## MATERIAL FOR THIS EXERCISE
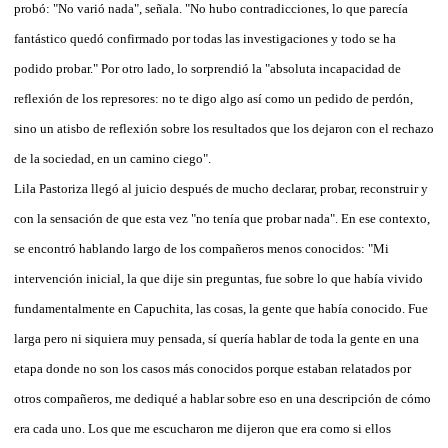
probó: "No varió nada", señala. "No hubo contradicciones, lo que parecía
fantástico quedó confirmado por todas las investigaciones y todo se ha
podido probar." Por otro lado, lo sorprendió la "absoluta incapacidad de
reflexión de los represores: no te digo algo así como un pedido de perdón,
sino un atisbo de reflexión sobre los resultados que los dejaron con el rechazo
de la sociedad, en un camino ciego".
Lila Pastoriza llegó al juicio después de mucho declarar, probar, reconstruir y
con la sensación de que esta vez "no tenía que probar nada". En ese contexto,
se encontró hablando largo de los compañeros menos conocidos: "Mi
intervención inicial, la que dije sin preguntas, fue sobre lo que había vivido
fundamentalmente en Capuchita, las cosas, la gente que había conocido. Fue
larga pero ni siquiera muy pensada, sí quería hablar de toda la gente en una
etapa donde no son los casos más conocidos porque estaban relatados por
otros compañeros, me dediqué a hablar sobre eso en una descripción de cómo
era cada uno. Los que me escucharon me dijeron que era como si ellos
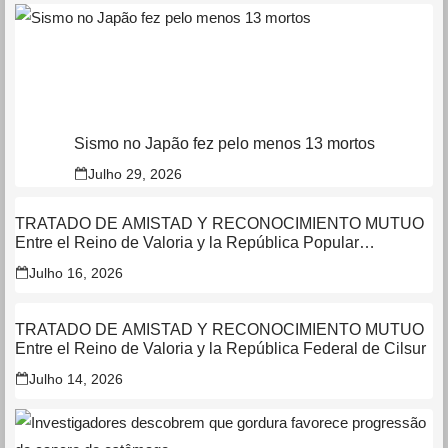
Sismo no Japão fez pelo menos 13 mortos
Julho 29, 2026
TRATADO DE AMISTAD Y RECONOCIMIENTO MUTUO
Entre el Reino de Valoria y la República Popular
Democrática de Gaztaño
Julho 16, 2026
TRATADO DE AMISTAD Y RECONOCIMIENTO MUTUO
Entre el Reino de Valoria y la República Federal de Cilsur
Julho 14, 2026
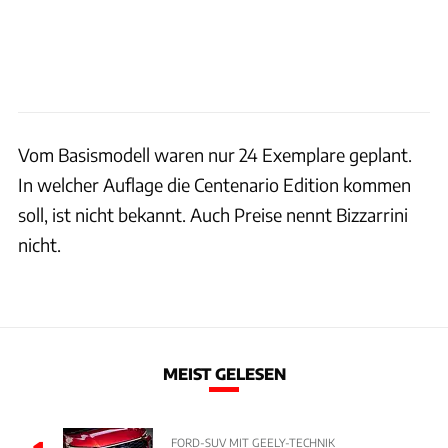
Vom Basismodell waren nur 24 Exemplare geplant.
In welcher Auflage die Centenario Edition kommen
soll, ist nicht bekannt. Auch Preise nennt Bizzarrini
nicht.
MEIST GELESEN
FORD-SUV MIT GEELY-TECHNIK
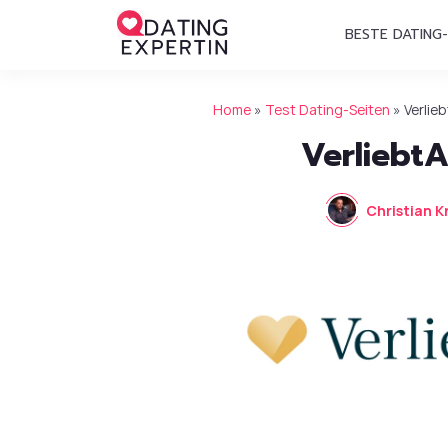
BESTE DATING-
Home
»
Test Dating-Seiten
»
Verlie
Verliebt
Christian K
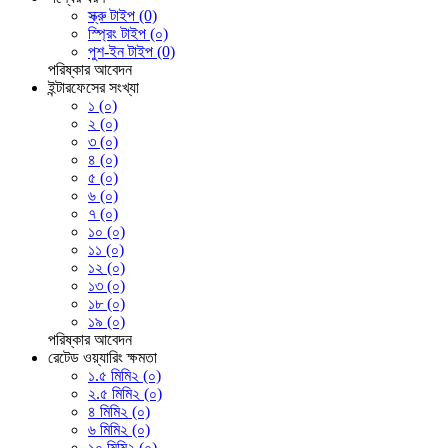
স্ক্রু টাইপ (0)
স্প্রিং টাইপ (০)
পুশ-ইন টাইপ (0)
পরিষ্কার
আবেদন
ইন্টারফেসের সংখ্যা
১ (০)
২ (০)
৩ (০)
৪ (০)
৫ (০)
৬ (০)
৭ (০)
১০ (০)
১১ (০)
১২ (০)
১৩ (০)
১৮ (০)
১৯ (০)
পরিষ্কার
আবেদন
রেটেড ওয়্যারিং ক্ষমতা
১.৫ মিমি২ (০)
২.৫ মিমি২ (০)
৪ মিমি২ (০)
৬ মিমি২ (০)
১০ মিমি২ (০)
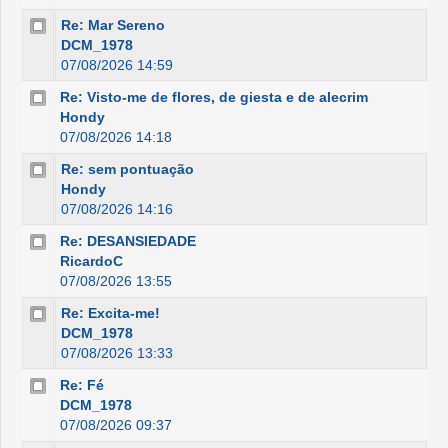
Re: Mar Sereno
DCM_1978
07/08/2026 14:59
Re: Visto-me de flores, de giesta e de alecrim
Hondy
07/08/2026 14:18
Re: sem pontuação
Hondy
07/08/2026 14:16
Re: DESANSIEDADE
RicardoC
07/08/2026 13:55
Re: Excita-me!
DCM_1978
07/08/2026 13:33
Re: Fé
DCM_1978
07/08/2026 09:37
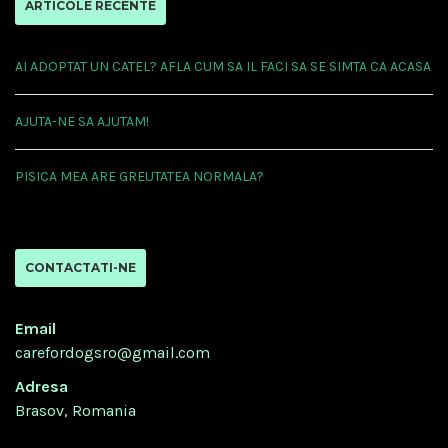
ARTICOLE RECENTE
AI ADOPTAT UN CATEL? AFLA CUM SA IL FACI SA SE SIMTA CA ACASA
AJUTA-NE SA AJUTAM!
PISICA MEA ARE GREUTATEA NORMALA?
CONTACTATI-NE
Email
carefordogsro@gmail.com
Adresa
Brasov, Romania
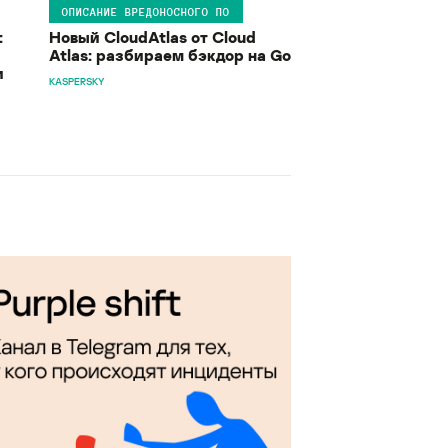
ОПИСАНИЕ ВРЕДОНОСНОГО ПО
:
Новый CloudAtlas от Cloud
Atlas: разбираем бэкдор на Go
и
KASPERSKY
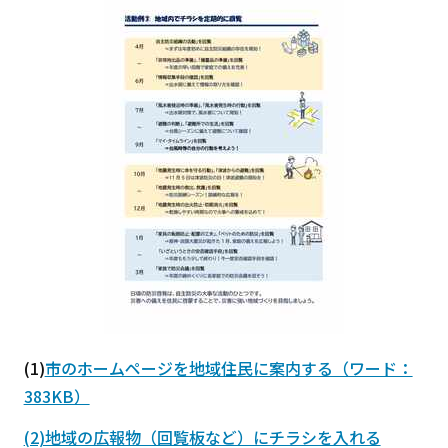
(1)
市のホームページを地域住民に案内する（ワード：
383KB）
(2)地域の広報物（回覧板など）にチラシを入れる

## DIRECTIONS FOR THIS TASK
Return the full listing above exactly as written, and omit the pictures.

## WORKED SOLUTION
probó: "No varió nada", señala. "No hubo contradicciones, lo que parecía
fantástico quedó confirmado por todas las investigaciones y todo se ha
podido probar." Por otro lado, lo sorprendió la "absoluta incapacidad de
reflexión de los represores: no te digo algo así como un pedido de perdón,
sino un atisbo de reflexión sobre los resultados que los dejaron con el rechazo
de la sociedad, en un camino ciego".
Lila Pastoriza llegó al juicio después de mucho declarar, probar, reconstruir y
con la sensación de que esta vez "no tenía que probar nada". En ese contexto,
se encontró hablando largo de los compañeros menos conocidos: "Mi
intervención inicial, la que dije sin preguntas, fue sobre lo que había vivido
fundamentalmente en Capuchita, las cosas, la gente que había conocido. Fue
larga pero ni siquiera muy pensada, sí quería hablar de toda la gente en una
etapa donde no son los casos más conocidos porque estaban relatados por
otros compañeros, me dediqué a hablar sobre eso en una descripción de cómo
era cada uno. Los que me escucharon me dijeron que era como si ellos
Sismo no Japão fez pelo menos 13 mortos
Julho 29, 2026
TRATADO DE AMISTAD Y RECONOCIMIENTO MUTUO
Entre el Reino de Valoria y la República Popular
Democrática de Gaztaño
Julho 16, 2026
TRATADO DE AMISTAD Y RECONOCIMIENTO MUTUO
Entre el Reino de Valoria y la República Federal de Cilsur
Julho 14, 2026
Vom Basismodell waren nur 24 Exemplare geplant.
In welcher Auflage die Centenario Edition kommen
soll, ist nicht bekannt. Auch Preise nennt Bizzarrini
nicht.
MEIST GELESEN
FORD-SUV MIT GEELY-TECHNIK
BESTE DATING-
Home
»
Test Dating-Seiten
»
Verlie
Verliebt
Christian K
স্ক্রু টাইপ (0)
স্প্রিং টাইপ (০)
পুশ-ইন টাইপ (0)
পরিষ্কার
আবেদন
ইন্টারফেসের সংখ্যা
১ (০)
২ (০)
৩ (০)
৪ (০)
৫ (০)
৬ (০)
৭ (০)
১০ (০)
১১ (০)
১২ (০)
১৩ (০)
১৮ (০)
১৯ (০)
পরিষ্কার
আবেদন
রেটেড ওয়্যারিং ক্ষমতা
১.৫ মিমি২ (০)
২.৫ মিমি২ (০)
৪ মিমি২ (০)
৬ মিমি২ (০)
১০ মিমি২ (০)
Re: Mar Sereno
DCM_1978
07/08/2026 14:59
Re: Visto-me de flores, de giesta e de alecrim
Hondy
07/08/2026 14:18
Re: sem pontuação
Hondy
07/08/2026 14:16
Re: DESANSIEDADE
RicardoC
07/08/2026 13:55
Re: Excita-me!
DCM_1978
07/08/2026 13:33
Re: Fé
DCM_1978
07/08/2026 09:37
ARTICOLE RECENTE
AI ADOPTAT UN CATEL? AFLA CUM SA IL FACI SA SE SIMTA CA ACASA
AJUTA-NE SA AJUTAM!
PISICA MEA ARE GREUTATEA NORMALA?
CONTACTATI-NE
Email
carefordogsro@gmail.com
Adresa
Brasov, Romania
ОПИСАНИЕ ВРЕДОНОСНОГО ПО
:
Новый CloudAtlas от Cloud
Atlas: разбираем бэкдор на Go
и
KASPERSKY
(1)
市のホームページを地域住民に案内する（ワード：
383KB）
(2)地域の広報物（回覧板など）にチラシを入れる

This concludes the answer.